▶ **To do**:
For the entries below, say how many lines hold the word "oldugunu", with the number as the only reply.

Records from a data collection:
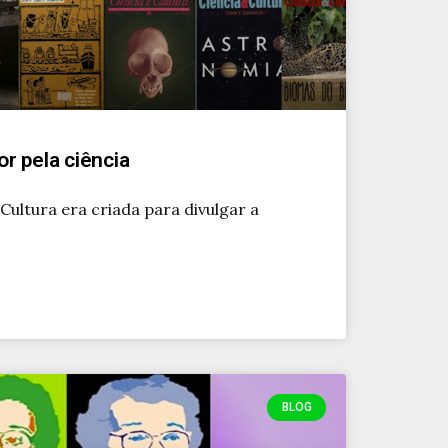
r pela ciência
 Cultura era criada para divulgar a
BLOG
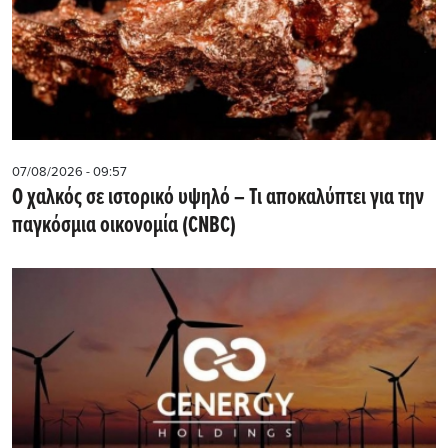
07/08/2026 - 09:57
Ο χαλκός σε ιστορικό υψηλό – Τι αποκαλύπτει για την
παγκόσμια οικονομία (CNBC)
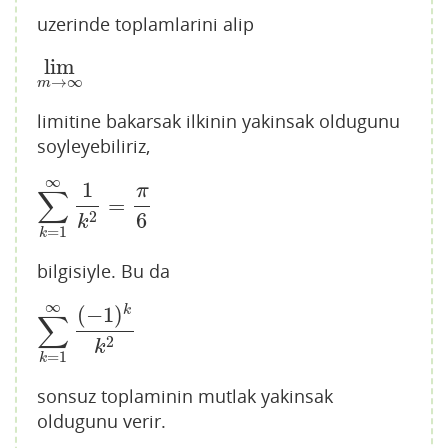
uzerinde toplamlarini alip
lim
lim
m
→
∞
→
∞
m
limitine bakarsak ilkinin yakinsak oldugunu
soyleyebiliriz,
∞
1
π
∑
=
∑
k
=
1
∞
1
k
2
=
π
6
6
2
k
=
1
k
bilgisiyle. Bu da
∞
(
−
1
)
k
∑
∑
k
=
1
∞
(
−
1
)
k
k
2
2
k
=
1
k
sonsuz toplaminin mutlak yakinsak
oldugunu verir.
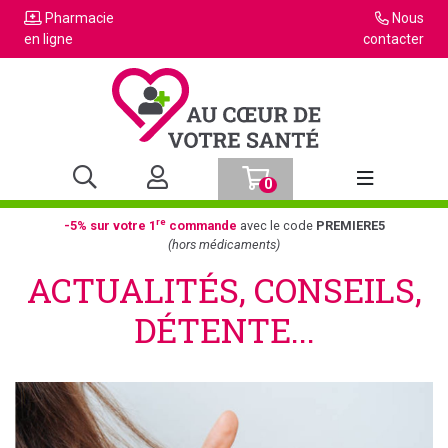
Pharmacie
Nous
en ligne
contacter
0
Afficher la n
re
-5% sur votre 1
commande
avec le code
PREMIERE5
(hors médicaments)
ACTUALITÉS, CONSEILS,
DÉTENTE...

▶ **Completed task**:
2